- Powołano biegłych z zakresu pożarnictwa, którzy ustalili, że przyczyną pożaru było zapalenie się substancji łatwopalnej w postaci benzyny - informuje Prokuratura Okręgowa w Suwałkach . - Przyczyną śmierci pokrzywdzonych, były obrażenia powstałe wskutek pożaru.
Powołano także biegłą z zakresu psychologii śledczej aby ustalić, czy ktokolwiek mógł mieć motyw do umyślnego wywołania tego tragicznego pożaru.
- Wszystkie przeprowadzone czynności nie dostarczyły dowodów, aby ktokolwiek z domowników lub osób z zewnątrz dokonał umyślnego podpalenia, jak też by mógł mieć ku temu jakiś motyw lub powód - czytamy w komunikacie prokuratury. - Dlatego przyjęto, że brak jest danych dostatecznie uzasadniających podejrzenie popełnienia przestępstwa i umorzono śledztwo.

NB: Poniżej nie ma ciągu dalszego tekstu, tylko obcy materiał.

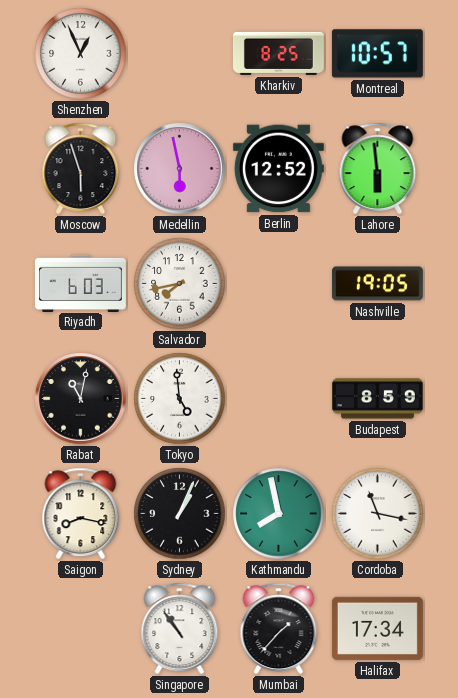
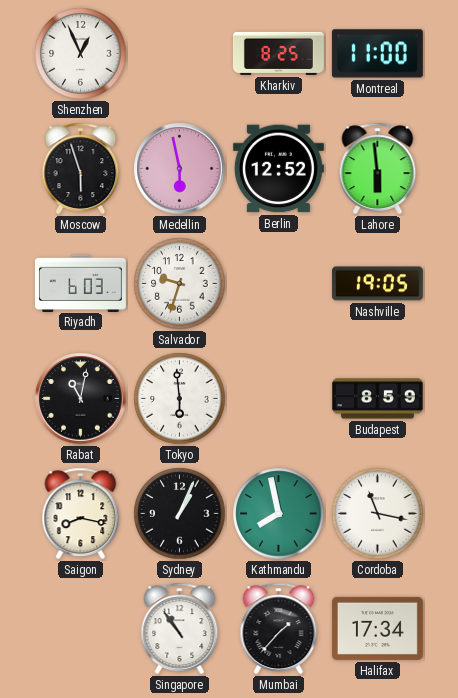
Montreal: 10:57 -> 11:00
Salvador: 7:43 -> 9:33
Tokyo: 4:59 -> 5:59
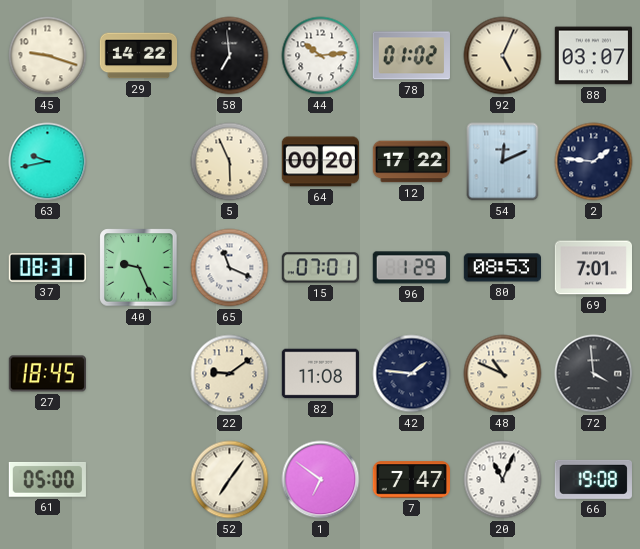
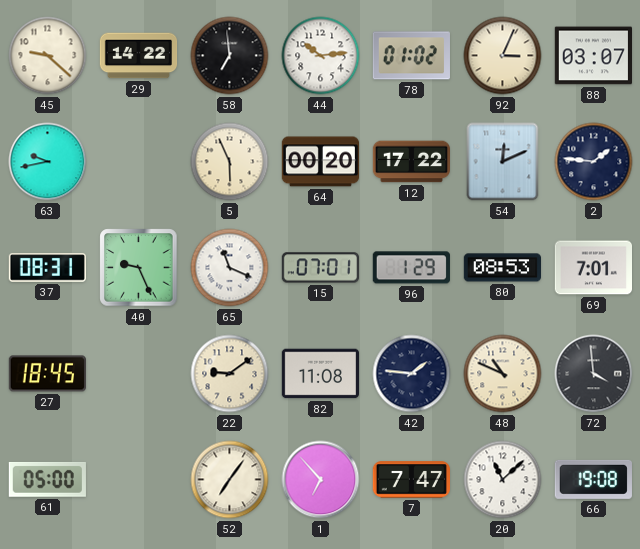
45: 9:18 -> 9:22
92: 5:04 -> 3:04
1: 6:51 -> 6:53
20: 11:04 -> 11:08
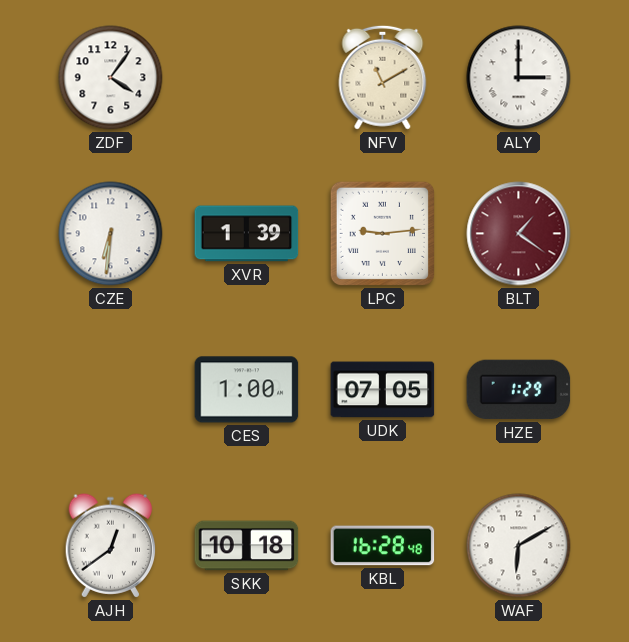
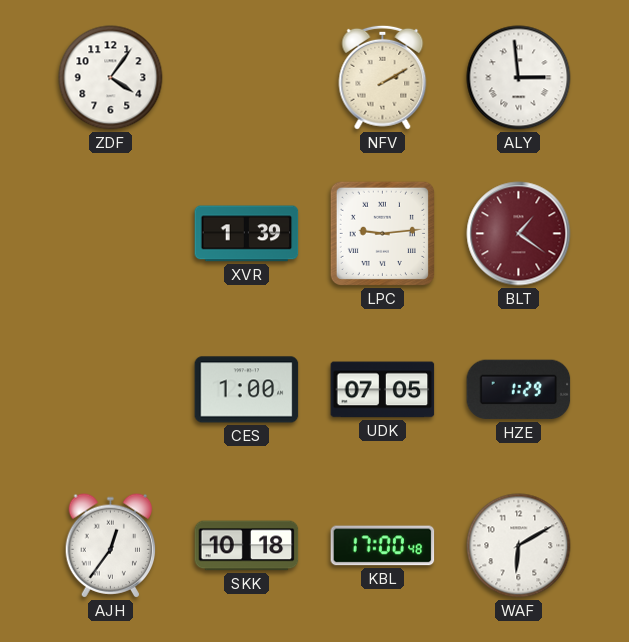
NFV: 11:10 -> 2:10
ALY: 3:00 -> 2:59
CZE: 6:31 -> none
AJH: 12:39 -> 12:36
KBL: 16:28 -> 17:00
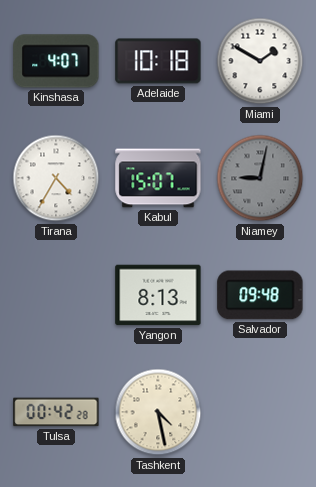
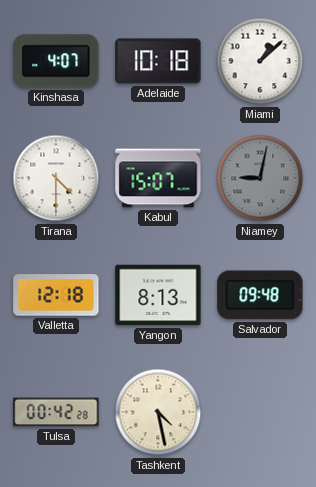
Miami: 1:50 -> 1:08
Tirana: 4:35 -> 4:30
Valletta: none -> 12:18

Przypomnijmy. Ten rodzinny dramat rozegrał się w miejscowości Jemieliste. Pożar wybuchł w domu, w którym mieszkało małżeństwo z piątką dzieci oraz dziadkowie. W chwili wybuchu pożaru w domu nie było tylko babci. Dziadek wraz z dwójką nastolatków wydostali się z płonącego domu - im nic się nie stało. Starszy mężczyzna wrócił po resztę domowników, którzy znajdowali się w innym pomieszczeniu. Udało mu się wydostać wszystkich na zewnątrz.
Czytaj też: Podlaskie. Wybuch gazu! Jedna osoba ranna. Potężny wybuch ZNISZCZYŁ dom [ZDJĘCIA]
Z powodu doznanych obrażeń zmarły cztery osoby: małżeństwo oraz dwoje ich dzieci. Od początku byli w ciężkim stanie. 3-letnie wówczas dziecko, doznało poważnych oparzeń. Jak podaje prokuratura, doznało ciężkiego kalectwa. Cała lokalna społeczność była wstrząśnięta tą tragedią.